Protocols#
Protocols are a set of tasks that are executed in a specific order. Protocols are represented as directed acyclic graphs (DAGs) where nodes are tasks and edges are dependencies between tasks. Tasks part of a protocol can pass parameters, devices, and resources to each other using EOS’ reference system. Task parameters may be fully defined, with values provided for all task parameters or they may be left undefined by denoting them as dynamic parameters. Protocols with dynamic parameters can be used to run campaigns of protocol runs, where an optimizer generates the values for the dynamic parameters across repeated protocol runs to optimize some objectives.
Above is an example of a possible protocol that could be implemented with EOS. There is a series of tasks, each requiring one or more devices.
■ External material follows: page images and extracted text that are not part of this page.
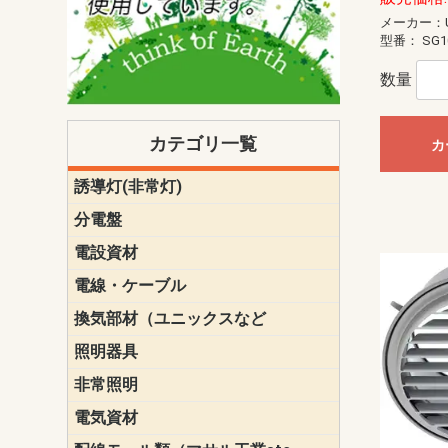
メーカー：U
型番：
SG1
数量
カテゴリ一覧
カ
誘導灯(非常灯)
一般型
一般型(みる
一般型長時間
一般型長時間
点滅形
誘導音付点
防湿・防雨
防湿・防雨
防湿・防雨形
クリーンル
床埋込型
防爆型
客席誘導灯
誘導灯リニ
誘導灯ガー
交換電池（
誘導灯交換
本体単体
パネル単体
リモコン
ク機能付)パ
けバッテリー
用）
クス
分電盤
標準分電盤
電化対応
創エネ対応
あんしん機
分電盤補修
分電盤用ブ
プラスばん
フリーボッ
リニューア
WHMボック
WHM取付ボ
露出化粧枠
半埋込化粧
住宅分電盤
テンパール
電設資材
パナソニック（
神保電器配
東芝配線器
未来工業製
三菱電機
明工社製品
テンパール
電線・ケーブル
切断対応
定尺
換気部材（ユニックスなど
温度ヒュー
フィルター
防虫網
樹脂製グリ
スリーブキ
レジスター
ALCスリーブ-
ACEジョイ
ACEスリー
ACE止水板
厚型 グリル
薄型 グリル
中型 グリル
外風対策 角
外風対策 角
外風対策（
外風対策 丸
外風対策 丸
軒天井用 グ
床下通気用 
給気電動シ
パイプフー
ウェザーカ
防音フード
差圧式吸気
防火ダンパ
風量調整ダ
逆風止ダン
サイレンサ
止水板
UKDF風向
消音・フレ
耐火パテ
照明器具
遠藤照明（E
オーデリック（
コイズミ照
大光電機（DA
東芝ライテ
パナソニック（
三菱電機
クラコ
非常照明
ODELIC非常
三菱非常灯
東芝LED非
パナソニック
電気資材
端子台
碍子
圧着端子・
差込みコネ
リレー
インシュロ
日動電工製
ねじなし電
ねじ付き電
厚鋼電線管Z
ボックス・
樹脂製ボッ
CD管・PF
金物類
雑材
エフレック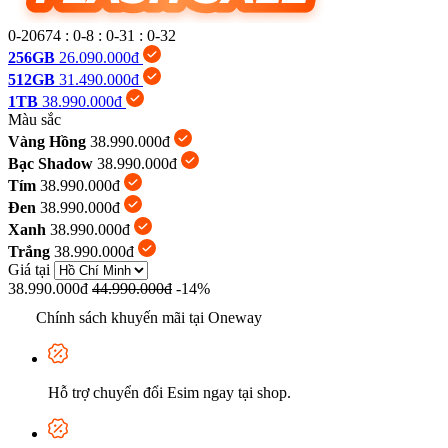
0-20674
:
0-8
:
0-31
:
0-33
256GB
26.090.000đ
512GB
31.490.000đ
1TB
38.990.000đ
Màu sắc
Vàng Hồng
38.990.000đ
Bạc Shadow
38.990.000đ
Tím
38.990.000đ
Đen
38.990.000đ
Xanh
38.990.000đ
Trắng
38.990.000đ
Giá tại
38.990.000đ
44.990.000đ
-14%
Chính sách khuyến mãi tại Oneway
Hỗ trợ chuyển đổi Esim ngay tại shop.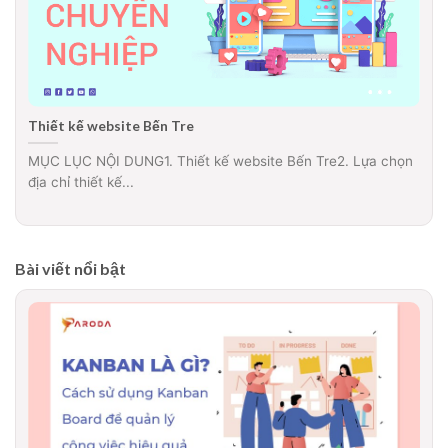
Thiết kế website Bến Tre
MỤC LỤC NỘI DUNG1. Thiết kế website Bến Tre2. Lựa chọn
địa chỉ thiết kế...
Bài viết nổi bật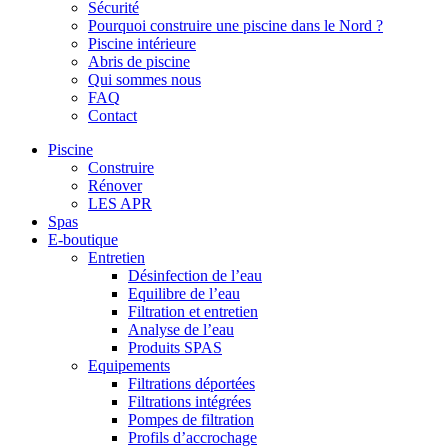
Sécurité
Pourquoi construire une piscine dans le Nord ?
Piscine intérieure
Abris de piscine
Qui sommes nous
FAQ
Contact
Piscine
Construire
Rénover
LES APR
Spas
E-boutique
Entretien
Désinfection de l’eau
Equilibre de l’eau
Filtration et entretien
Analyse de l’eau
Produits SPAS
Equipements
Filtrations déportées
Filtrations intégrées
Pompes de filtration
Profils d’accrochage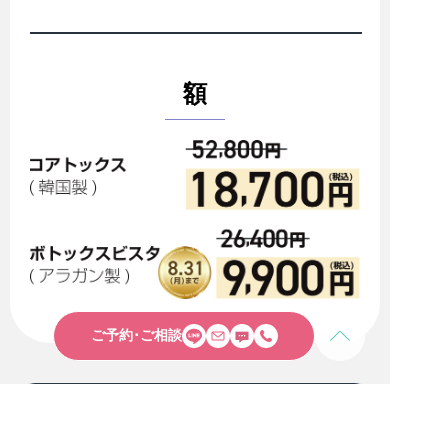
額
ご予約･ご相談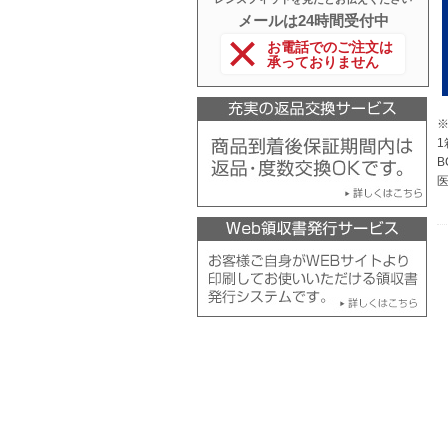
メールは24時間受付中
お電話でのご注文は
承っておりません
1
B
医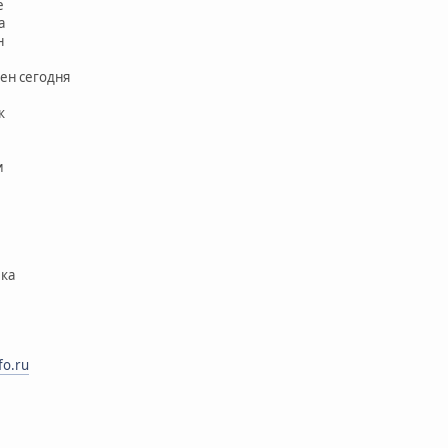
е
а
н
кен сегодня
к
и
лка
fo.ru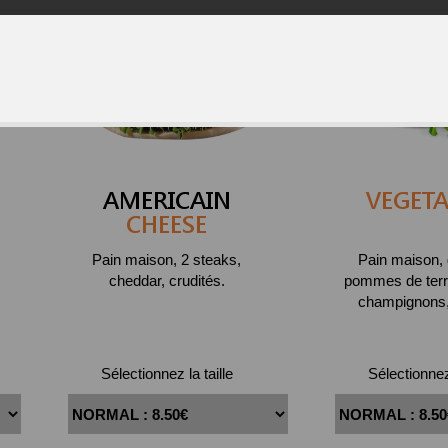
AMERICAIN
VEGETA
CHEESE
Pain maison, 2 steaks,
Pain maison, 
cheddar, crudités.
pommes de terre
champignons, 
Sélectionnez la taille
Sélectionnez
In addition to the task precedence dependencies with edges shown in the graph, there can also be dependencies in the form of parameters, devices, and resources passed between tasks. For example, the task “Mix Solutions” may take as input parameters the volumes of the solutions to mix, and these values may be output from the “Dispense Solutions” task. Tasks can reference input/output parameters, devices, and resources from other tasks.
Protocol Implementation#
Protocols are implemented in the protocols subdirectory inside an EOS package
Each protocol has its own subfolder (e.g., protocols/optimize_yield)
There are two key files per protocol:
protocol.ymlandoptimizer.py(for running campaigns with optimization)
YAML File (protocol.yml)#
Defines the protocol. Specifies the protocol type, labs, and tasks
Below is the protocol YAML file for the color mixing example.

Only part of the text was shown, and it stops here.